## Exercise details:
Lines to restate from the data below: from the one containing "שהוא חקר העבר" to the one containing "והאסטרונומיה. גם האסטרולוגיה", both included. Give them again exactly, and only them.

[Transcribed page contents]
········

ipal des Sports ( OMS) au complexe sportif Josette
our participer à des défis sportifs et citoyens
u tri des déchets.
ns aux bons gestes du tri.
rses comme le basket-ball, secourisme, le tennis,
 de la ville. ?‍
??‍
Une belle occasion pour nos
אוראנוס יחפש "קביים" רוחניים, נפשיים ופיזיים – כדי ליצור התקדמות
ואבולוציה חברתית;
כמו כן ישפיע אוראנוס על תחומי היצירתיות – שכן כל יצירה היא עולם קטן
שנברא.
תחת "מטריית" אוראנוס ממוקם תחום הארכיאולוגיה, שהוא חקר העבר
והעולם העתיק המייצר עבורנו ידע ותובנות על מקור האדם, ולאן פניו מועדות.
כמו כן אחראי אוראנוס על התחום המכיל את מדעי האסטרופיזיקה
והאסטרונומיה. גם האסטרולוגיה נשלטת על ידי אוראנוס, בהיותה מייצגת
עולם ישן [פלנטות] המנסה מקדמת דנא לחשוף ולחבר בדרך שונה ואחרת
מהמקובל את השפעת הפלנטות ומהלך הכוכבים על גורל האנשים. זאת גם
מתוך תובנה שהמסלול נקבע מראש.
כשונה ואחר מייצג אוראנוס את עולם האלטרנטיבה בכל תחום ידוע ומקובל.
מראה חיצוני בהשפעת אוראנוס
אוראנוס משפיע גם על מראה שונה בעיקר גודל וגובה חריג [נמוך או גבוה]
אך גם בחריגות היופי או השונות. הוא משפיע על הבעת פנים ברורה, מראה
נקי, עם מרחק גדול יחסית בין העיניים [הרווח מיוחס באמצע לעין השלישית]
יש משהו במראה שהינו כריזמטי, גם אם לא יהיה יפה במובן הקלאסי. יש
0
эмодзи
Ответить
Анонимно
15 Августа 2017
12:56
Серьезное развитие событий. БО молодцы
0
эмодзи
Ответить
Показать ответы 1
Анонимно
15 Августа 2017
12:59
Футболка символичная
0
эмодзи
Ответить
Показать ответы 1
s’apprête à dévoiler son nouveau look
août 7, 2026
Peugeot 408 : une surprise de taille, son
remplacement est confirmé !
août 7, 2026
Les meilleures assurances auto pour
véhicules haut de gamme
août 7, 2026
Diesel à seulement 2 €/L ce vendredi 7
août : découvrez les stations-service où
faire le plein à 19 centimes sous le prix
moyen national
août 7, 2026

········

## Exercise result:
תחת "מטריית" אוראנוס ממוקם תחום הארכיאולוגיה, שהוא חקר העבר
והעולם העתיק המייצר עבורנו ידע ותובנות על מקור האדם, ולאן פניו מועדות.
כמו כן אחראי אוראנוס על התחום המכיל את מדעי האסטרופיזיקה
והאסטרונומיה. גם האסטרולוגיה נשלטת על ידי אוראנוס, בהיותה מייצגת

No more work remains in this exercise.